Failure modes (READ THIS BEFORE STARTING)

If you find yourself reading any of these at the start of a review, STOP. You are on the wrong path:

  • code-reviewer.md
  • docs/code-reviewer-design.md
  • release-readiness.md
  • report-format.md
  • reviewers.wiki/**

Past LLMs have read those files and re-implemented the FSM by hand: produces a plausible-looking but un-auditable, non-deterministic, no-manifest report. Run the runner instead.
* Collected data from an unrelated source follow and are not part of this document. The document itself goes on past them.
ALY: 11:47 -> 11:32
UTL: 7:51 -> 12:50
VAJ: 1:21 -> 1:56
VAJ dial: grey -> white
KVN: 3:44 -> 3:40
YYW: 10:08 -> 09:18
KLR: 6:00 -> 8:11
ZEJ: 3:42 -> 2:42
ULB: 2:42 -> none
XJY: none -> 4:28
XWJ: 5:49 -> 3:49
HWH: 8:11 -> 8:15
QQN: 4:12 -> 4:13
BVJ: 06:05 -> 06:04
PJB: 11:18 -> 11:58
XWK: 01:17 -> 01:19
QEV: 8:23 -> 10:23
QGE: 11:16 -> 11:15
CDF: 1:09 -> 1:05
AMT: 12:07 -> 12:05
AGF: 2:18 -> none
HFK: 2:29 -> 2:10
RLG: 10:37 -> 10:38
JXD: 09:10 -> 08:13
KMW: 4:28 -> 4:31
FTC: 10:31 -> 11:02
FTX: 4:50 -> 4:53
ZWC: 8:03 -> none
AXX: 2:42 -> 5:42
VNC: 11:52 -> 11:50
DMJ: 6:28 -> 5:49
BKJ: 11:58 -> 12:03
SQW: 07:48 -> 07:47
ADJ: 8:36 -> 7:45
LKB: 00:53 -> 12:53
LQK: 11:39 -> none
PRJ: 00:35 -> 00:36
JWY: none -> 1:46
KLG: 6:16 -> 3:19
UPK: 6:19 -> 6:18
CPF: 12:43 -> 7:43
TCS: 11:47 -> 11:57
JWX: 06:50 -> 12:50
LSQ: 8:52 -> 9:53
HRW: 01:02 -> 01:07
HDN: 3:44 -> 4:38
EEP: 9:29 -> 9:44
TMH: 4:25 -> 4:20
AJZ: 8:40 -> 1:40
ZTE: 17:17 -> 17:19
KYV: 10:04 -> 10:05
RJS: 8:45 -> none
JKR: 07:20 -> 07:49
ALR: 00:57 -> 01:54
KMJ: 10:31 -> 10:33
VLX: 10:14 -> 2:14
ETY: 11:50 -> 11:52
If your final response does not end with Manifest: .skill-code-review/<shard>/<run-id>/manifest.json whose base_sha and head_sha match what the user asked for, you did not run the skill. Restart at the runner command above.


Arguments

Argument Values Default Description
help (flag) Print this argument table and exit. No review is run.
format auto, markdown, json auto Output format. auto: markdown when stdout is a TTY, JSON otherwise.
full (flag) Review entire codebase, not just git diff. Respects scope-dir.
base git SHA or ref auto Base commit for diff. Auto: merge-base with origin/main, fallback HEAD~1. Ignored if full.
head git SHA or ref HEAD Head commit for diff.
scope-dir comma-separated paths all Restrict review to these directories.
scope-lang comma-separated languages all detected Force specific languages (e.g. typescript,python).
scope-framework comma-separated frameworks all detected Force specific frameworks (e.g. react,prisma).
scope-reviewer comma-separated reviewer IDs auto-routed Force specific reviewers, skip auto-routing.
scope-severity critical, important, minor all Only report issues at or above this severity.
scope-gate comma-separated gate numbers all Only evaluate specific release gates.
tools silent, interactive, skip silent Tool execution mode. silent=use available. skip=no tools.
mode standard, thorough standard Review depth. thorough=max depth, all tools, lower thresholds.
max-reviewers integer 3–50 tier-default Override the per-tier specialist cap (3/8/20/30).

For the canonical specification of each argument and the report shape, see report-format.md — but the runner already reads it for you, so you should not need to.

When to invoke

Mandatory: after a feature/phase, before merge to main.
Optional: when stuck (fresh perspective), before a refactor (baseline), after a complex bug fix.